In couchdb I have a very simple map function so that I can lookup a list by tripid efficiently:

// by_tripid.js
function (doc) {

    if (doc.type == "list") {

        for (var tripid in doc.tripids) {
            emit(doc.tripids[tripid], null)
        } 
    }
}

The intention is to index the lists by tripid. And to be able to retrieve a list by tripid by specifying a key (the tripid).

In Pouchdb I can use roughly the same map function in the db.query call.

However, I don't want in effect to end up returning all the lists and then filtering them by tripid. That seems quite inefficient. I'm not sure about Pouchdb's view technology. The view is created and used at query time so I guess that Pouchdb isn't really applying the map to create an index. I suppose this is like a temp view in Couchdb so the efficiency isn't there perhaps.

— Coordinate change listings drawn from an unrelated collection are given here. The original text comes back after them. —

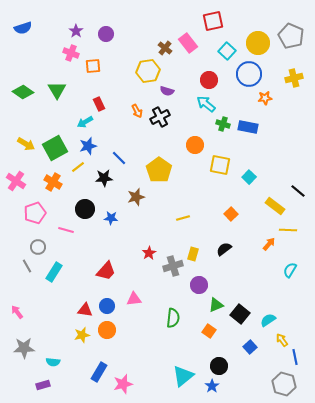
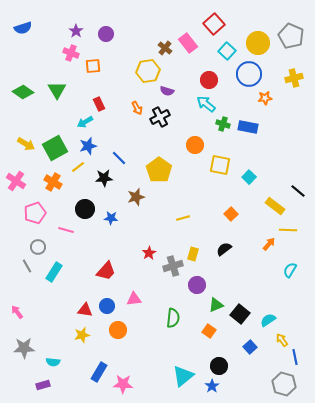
red square at (213, 21): moved 1 px right, 3 px down; rotated 30 degrees counterclockwise
orange arrow at (137, 111): moved 3 px up
purple circle at (199, 285): moved 2 px left
orange circle at (107, 330): moved 11 px right
pink star at (123, 384): rotated 18 degrees clockwise
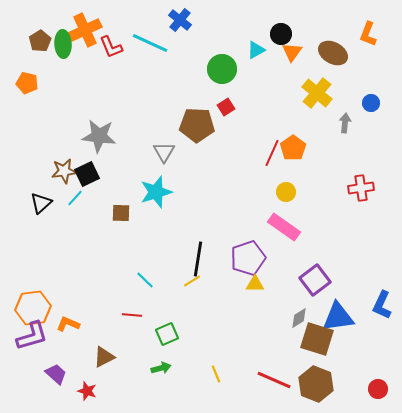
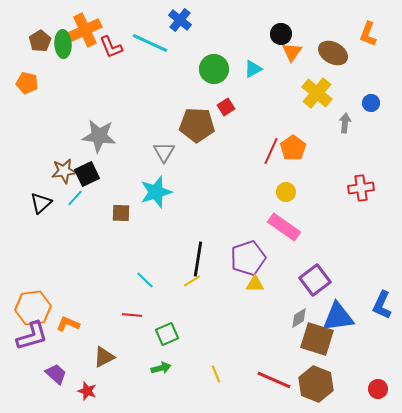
cyan triangle at (256, 50): moved 3 px left, 19 px down
green circle at (222, 69): moved 8 px left
red line at (272, 153): moved 1 px left, 2 px up
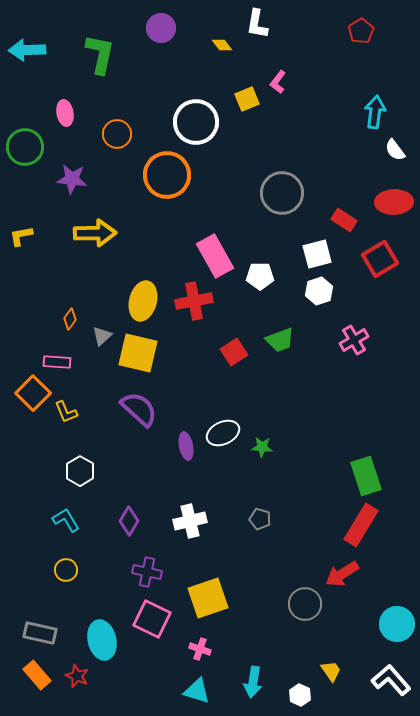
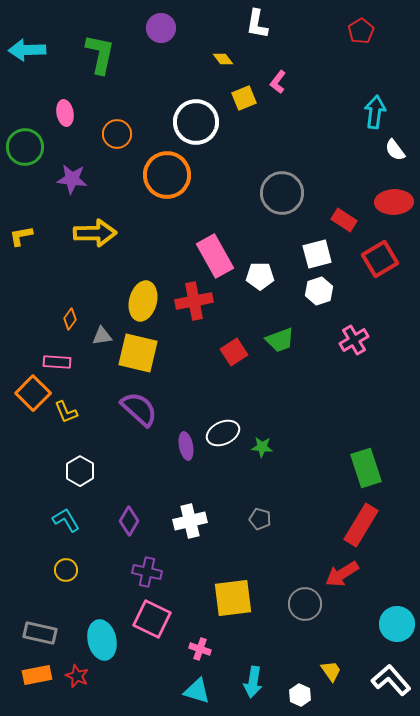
yellow diamond at (222, 45): moved 1 px right, 14 px down
yellow square at (247, 99): moved 3 px left, 1 px up
gray triangle at (102, 336): rotated 35 degrees clockwise
green rectangle at (366, 476): moved 8 px up
yellow square at (208, 598): moved 25 px right; rotated 12 degrees clockwise
orange rectangle at (37, 675): rotated 60 degrees counterclockwise
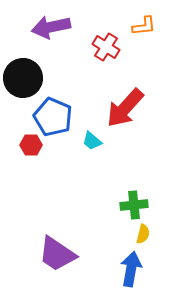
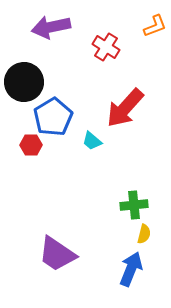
orange L-shape: moved 11 px right; rotated 15 degrees counterclockwise
black circle: moved 1 px right, 4 px down
blue pentagon: rotated 18 degrees clockwise
yellow semicircle: moved 1 px right
blue arrow: rotated 12 degrees clockwise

Some expert opinion would be greatly appreciated.

Thanks, Matt

有帮助吗?

解决方案

There is an open issue on github to implement incremental views.

You are correct- right now PouchDB runs map-reduce on every document in the database, every time you call query, so performance is not great. For small databases this is fine, but obviously it's a problem for larger dbs.

其他提示

PouchDB's query interface supports passing options.key. It will be mentioned in the API docs next release.

  • If you are connecting to a remote couch it will pass the param to the remote view, and thus be optimized by couch itself.
  • For a local db, optimization is ongoing, but won't change the interface when it lands. Moral: just use the interface and don't worry about it unless you hit a performance wall.

Also of interest for quantifying the "how big is too big" question is the performance suite issue.